Alternative Energy Supply Installations

The most cost effective way to generate electricity is with very large power plant because of the economies of scale. This however is not always possible or even desirable. By concentrating the power generating capacity in fewer but larger plants, the distribution cost of reaching the outlying customers increases as well as the electrical distribution losses in the long power lines. For some remote locations it may not be practical or economically viable to provide a connection to the distribution grid system. Installations making use of renewable energy resources must be located where the resource is available and by their nature, the size of these installations is limited by the magnitude of the available energy flow.

The complexity of small scale systems is determined by the nature of the energy supply and by whether they are connected to the grid or whether they are stand alone systems.


Capturing Renewable Energy

Many small scale installations are designed to take advantage of renewable energy. They depend on capturing naturally occurring energy flows from the elements which are both intermittent and notoriously unpredictable as well as being liable to wide variations in their intensity when the energy is available.

At the same time, because the number of consumers is small, the load too is likely to be subject to wide swings in demand. Furthermore, although the energy may be available, the small scale of the operations limits the average amount of energy which can be captured and the diverse nature of the methods needed to convert it into useful electric energy both result in poor conversion efficiencies.

Very large systems are usually grid connected and supply power only when it is available, otherwise the demand is satisfied by other sources connected to the grid.

Detailed descriptions of renewable energy opportunities and applications are given in the sections on Wind Power, Solar Power, Hydroelectric Power, Geothermal Energy and Hybrid Power Systems


Although the energy may be free, the cost of capturing it can be prohibitive. The electrical output of the prime energy conversion source is not usually in a form which can be used directly in the consumer's equipment and additional components are required to match the supply to the load. These components are collectively known as the Balance of System (BOS)

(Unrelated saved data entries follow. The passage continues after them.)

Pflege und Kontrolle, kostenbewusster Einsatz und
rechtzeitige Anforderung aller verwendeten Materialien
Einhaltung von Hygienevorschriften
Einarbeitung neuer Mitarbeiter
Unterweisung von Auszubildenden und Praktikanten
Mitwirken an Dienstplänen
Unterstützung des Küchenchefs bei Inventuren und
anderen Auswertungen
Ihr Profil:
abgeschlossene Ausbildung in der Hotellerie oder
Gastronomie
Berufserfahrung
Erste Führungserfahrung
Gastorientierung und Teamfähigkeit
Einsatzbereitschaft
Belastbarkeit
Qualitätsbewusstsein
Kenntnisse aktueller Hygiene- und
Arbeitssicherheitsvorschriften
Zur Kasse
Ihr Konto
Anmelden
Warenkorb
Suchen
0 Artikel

  • Grid Connected Systems

    Grid connected systems are usually designed to take advantage of some locally available energy source with reserve power coming from the grid during periods of high demand. For larger systems they also provide the opportunity to sell surplus energy back to the utility company. In this case however there are strict specifications on what can be pumped back into the grid. The local generator output voltage and frequency must be maintained within tight limits and the waveform should be a pure sine wave, free from harmonics. For small domestic systems, the cost of setting up a sell back arrangement and the price offered by the utility for the small amounts of surplus energy involved usually make the sell back proposition unattractive. Since the cost of electric energy from the utility may be many times the sell back price, it makes more economic sense to store surplus energy in a battery, to avoid purchasing electric energy during consumption peaks or production shortfalls.

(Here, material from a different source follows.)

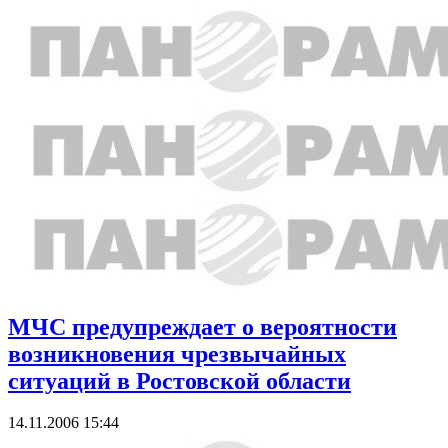
МЧС предупреждает о вероятности
возникновения чрезвычайных
ситуаций в Ростовской области
14.11.2006 15:44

    Because of the grid connection, power can be supplied by the grid if the local source fails or is insufficient to meet the demand so grid connected systems do not need storage batteries or emergency back up systems. On the other hand, the local source will not necessarily be able to provide emergency power to the consumer if there is an interruption in power from the utility. If such failures occur, local power generators must be automatically disconnected from the grid so as not to give a nasty surprise to the lineman trying to fix the fault. Since the inverters providing the AC output in the local grid connected systems take their voltage and frequency references from the grid, they will also be rendered powerless when this happens. If the purpose of the local system is to provide emergency power during utility supply interruptions, it should be specified as a stand alone system.


  • Stand Alone (Off the Grid) Systems
    Stand alone, generating systems are needed to supply electrical power to remote locations where connection to the grid is either not possible or inconvenient or to provide a power back up in case of unreliable supplies from the power utility.

    Applications include:

    • Domestic and Small Commercial / Industrial Applications
    • This would include remote farms, holiday homes, telecommunications repeater stations and transmitters.

    • Specific Purpose Power Units
    • Simpler, dedicated power units are needed for applications such as pumping water, electric fences, traffic signals, navigational aids, cathodic protection (CP) to prevent corrosion in oil, gas and chemical installations, remote monitoring and portable systems for recreational and emergency vehicles. Many of these very small systems are designed to run on DC rather than alternating current and do not require expensive inverters and control systems.


    Off grid systems may be powered by diesel generators or by some locally available renewable resource such as hydro, wind or solar energy. Diesel generators usually have a controlled fuel supply and are designed to supply regulated AC power directly. Wind and solar energy are however available only intermittently and subject to wide variations. Hydro energy may be constantly available but still subject to variations. Off grid systems dependent on renewable energy therefore need back-up batteries to supply power when the prime energy supply is insufficient or unavailable. Because of the need for energy storage, small scale systems are usually designed to produce and store DC and an inverter must be used to generate the necessary regulated AC output using power from the battery.
    Photovoltaic systems generate DC directly but wind powered generating systems usually employ low cost AC generators whose output voltage and frequency vary with the speed of the wind and can not be used directly to power normal AC loads. Since the batteries can not store alternating current, the output of the generator is rectified and fed through a regulator to provide a DC link which is used to charge the battery and to power the inverter. It is also simpler to derive the regulated AC power from a fixed DC supply than it is to convert the variable AC to a regulated AC directly.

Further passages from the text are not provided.